# [Description of the task]
Give back only the lines in the records below from the one with "En quelle année as-tu commencé à" to the one with "quotidien et surtout davantage confiance en", both inclusive, word for word.

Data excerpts
——————

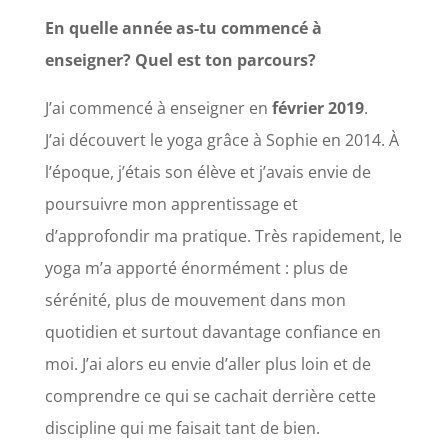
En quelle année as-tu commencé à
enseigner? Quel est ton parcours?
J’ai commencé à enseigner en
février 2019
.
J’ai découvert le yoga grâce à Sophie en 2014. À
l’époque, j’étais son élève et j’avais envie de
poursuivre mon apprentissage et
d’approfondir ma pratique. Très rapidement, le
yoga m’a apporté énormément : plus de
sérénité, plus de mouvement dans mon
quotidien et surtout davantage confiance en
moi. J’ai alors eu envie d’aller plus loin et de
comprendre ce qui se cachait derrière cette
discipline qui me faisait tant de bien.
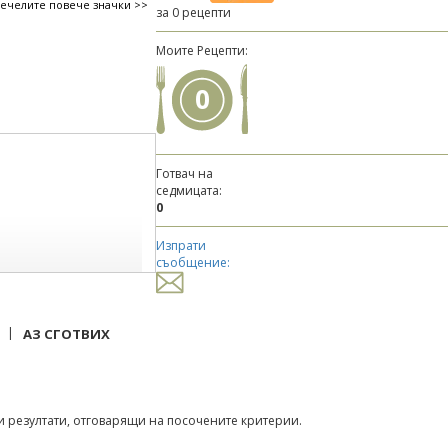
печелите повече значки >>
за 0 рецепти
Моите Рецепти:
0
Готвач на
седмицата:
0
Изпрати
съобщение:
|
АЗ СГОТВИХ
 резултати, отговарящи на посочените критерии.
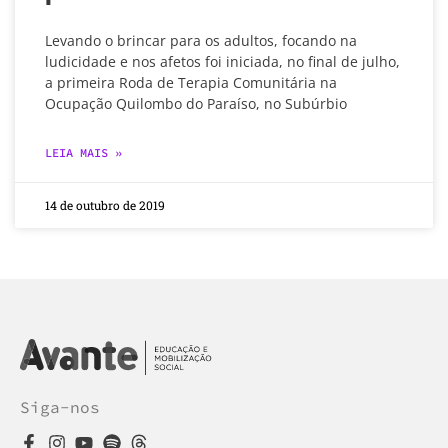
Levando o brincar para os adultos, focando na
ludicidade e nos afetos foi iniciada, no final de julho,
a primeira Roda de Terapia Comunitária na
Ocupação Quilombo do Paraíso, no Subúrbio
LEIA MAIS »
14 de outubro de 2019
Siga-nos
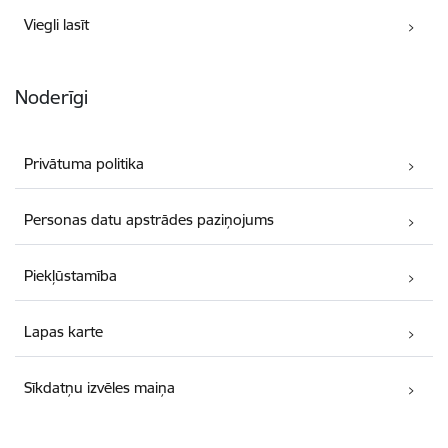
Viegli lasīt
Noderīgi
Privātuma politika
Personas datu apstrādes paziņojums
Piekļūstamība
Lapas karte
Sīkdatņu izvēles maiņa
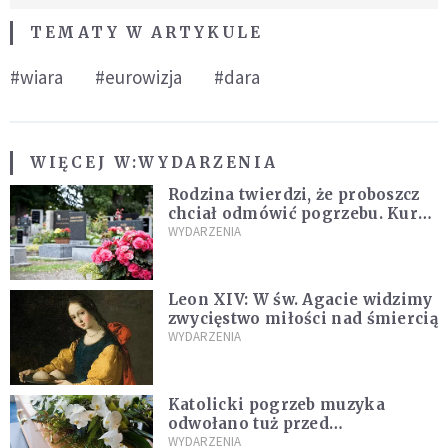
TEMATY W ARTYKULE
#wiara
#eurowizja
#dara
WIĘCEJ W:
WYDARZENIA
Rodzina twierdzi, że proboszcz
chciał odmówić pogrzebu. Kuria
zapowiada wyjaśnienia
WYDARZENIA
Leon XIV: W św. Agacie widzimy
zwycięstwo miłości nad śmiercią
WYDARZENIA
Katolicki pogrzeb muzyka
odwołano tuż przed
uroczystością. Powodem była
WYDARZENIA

——————

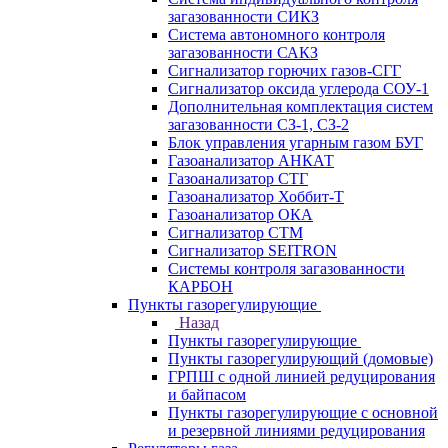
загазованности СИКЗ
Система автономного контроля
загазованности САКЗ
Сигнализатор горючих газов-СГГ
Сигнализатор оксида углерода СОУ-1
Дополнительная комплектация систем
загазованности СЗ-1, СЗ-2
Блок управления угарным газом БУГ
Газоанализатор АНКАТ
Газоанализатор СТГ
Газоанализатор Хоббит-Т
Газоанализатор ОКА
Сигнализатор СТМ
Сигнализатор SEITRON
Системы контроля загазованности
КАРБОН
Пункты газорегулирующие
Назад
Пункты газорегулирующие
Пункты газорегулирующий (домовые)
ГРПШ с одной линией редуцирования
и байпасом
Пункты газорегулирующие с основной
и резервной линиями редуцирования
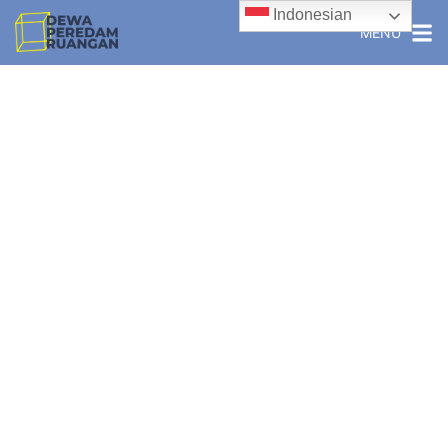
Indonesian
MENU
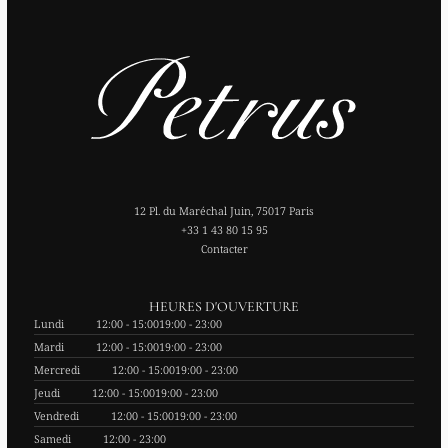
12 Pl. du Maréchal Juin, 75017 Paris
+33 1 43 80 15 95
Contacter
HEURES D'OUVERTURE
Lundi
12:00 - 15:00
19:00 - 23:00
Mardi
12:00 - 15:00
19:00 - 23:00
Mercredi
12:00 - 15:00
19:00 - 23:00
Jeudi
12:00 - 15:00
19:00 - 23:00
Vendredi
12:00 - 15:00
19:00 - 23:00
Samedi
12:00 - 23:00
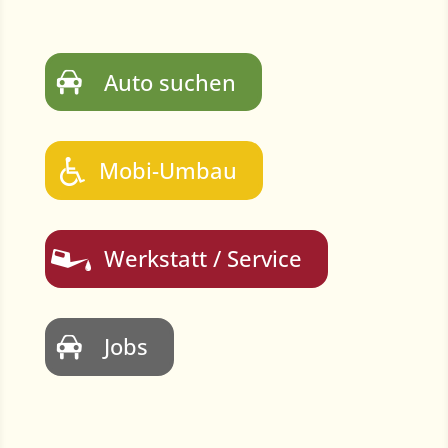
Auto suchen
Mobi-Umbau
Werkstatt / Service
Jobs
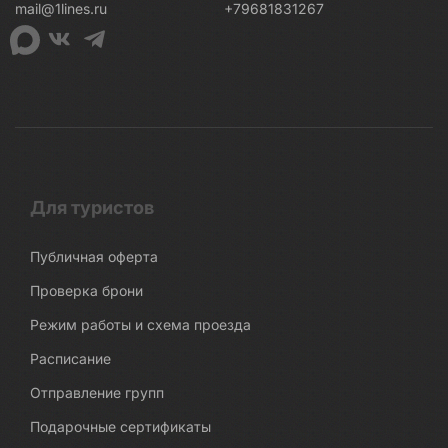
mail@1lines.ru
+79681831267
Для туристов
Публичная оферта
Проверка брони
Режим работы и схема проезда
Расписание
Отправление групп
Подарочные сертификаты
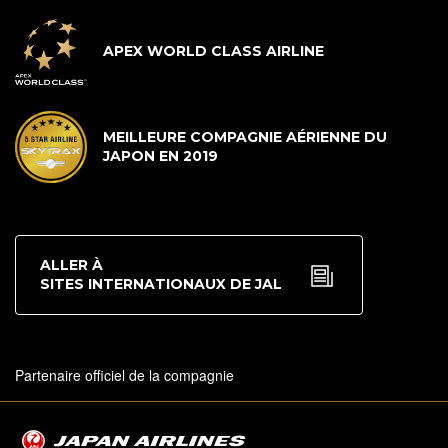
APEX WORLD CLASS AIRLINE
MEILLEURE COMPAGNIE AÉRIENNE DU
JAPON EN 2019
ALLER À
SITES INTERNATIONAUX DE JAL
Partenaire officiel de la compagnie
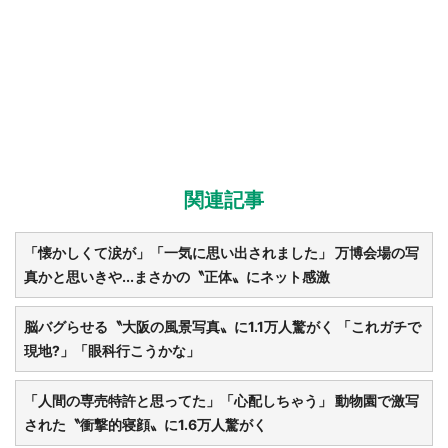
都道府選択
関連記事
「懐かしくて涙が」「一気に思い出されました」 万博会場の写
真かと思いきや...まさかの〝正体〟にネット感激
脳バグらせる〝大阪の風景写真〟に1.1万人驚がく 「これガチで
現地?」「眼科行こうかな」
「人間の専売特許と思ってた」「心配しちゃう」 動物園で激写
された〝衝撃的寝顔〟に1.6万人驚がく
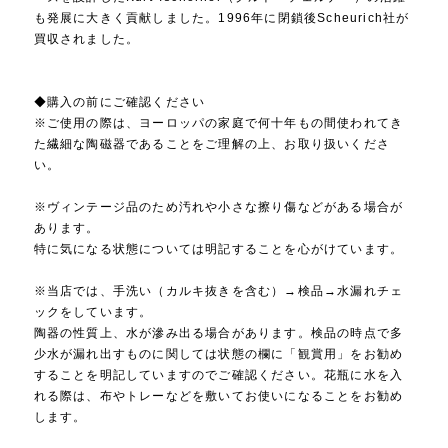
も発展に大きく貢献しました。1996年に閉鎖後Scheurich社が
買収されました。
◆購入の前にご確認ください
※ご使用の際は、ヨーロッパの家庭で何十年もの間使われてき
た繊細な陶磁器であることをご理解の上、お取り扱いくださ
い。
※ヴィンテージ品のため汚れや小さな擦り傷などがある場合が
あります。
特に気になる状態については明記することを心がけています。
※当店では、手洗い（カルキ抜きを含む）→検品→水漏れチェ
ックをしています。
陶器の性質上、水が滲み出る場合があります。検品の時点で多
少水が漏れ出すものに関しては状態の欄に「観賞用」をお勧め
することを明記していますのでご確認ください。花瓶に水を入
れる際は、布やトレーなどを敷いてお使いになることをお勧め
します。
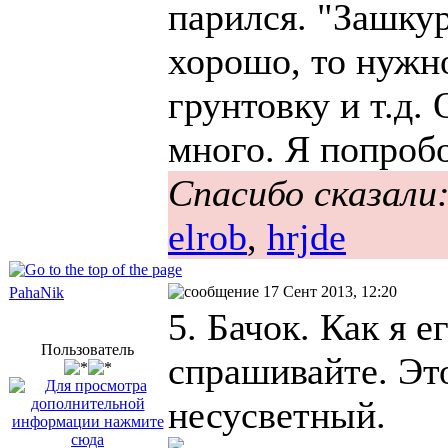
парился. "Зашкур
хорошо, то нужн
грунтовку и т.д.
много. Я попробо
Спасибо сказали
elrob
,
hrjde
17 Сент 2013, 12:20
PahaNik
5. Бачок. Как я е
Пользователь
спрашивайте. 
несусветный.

——————

# [Solved problem]
En quelle année as-tu commencé à
enseigner? Quel est ton parcours?
J’ai commencé à enseigner en
février 2019
.
J’ai découvert le yoga grâce à Sophie en 2014. À
l’époque, j’étais son élève et j’avais envie de
poursuivre mon apprentissage et
d’approfondir ma pratique. Très rapidement, le
yoga m’a apporté énormément : plus de
sérénité, plus de mouvement dans mon
quotidien et surtout davantage confiance en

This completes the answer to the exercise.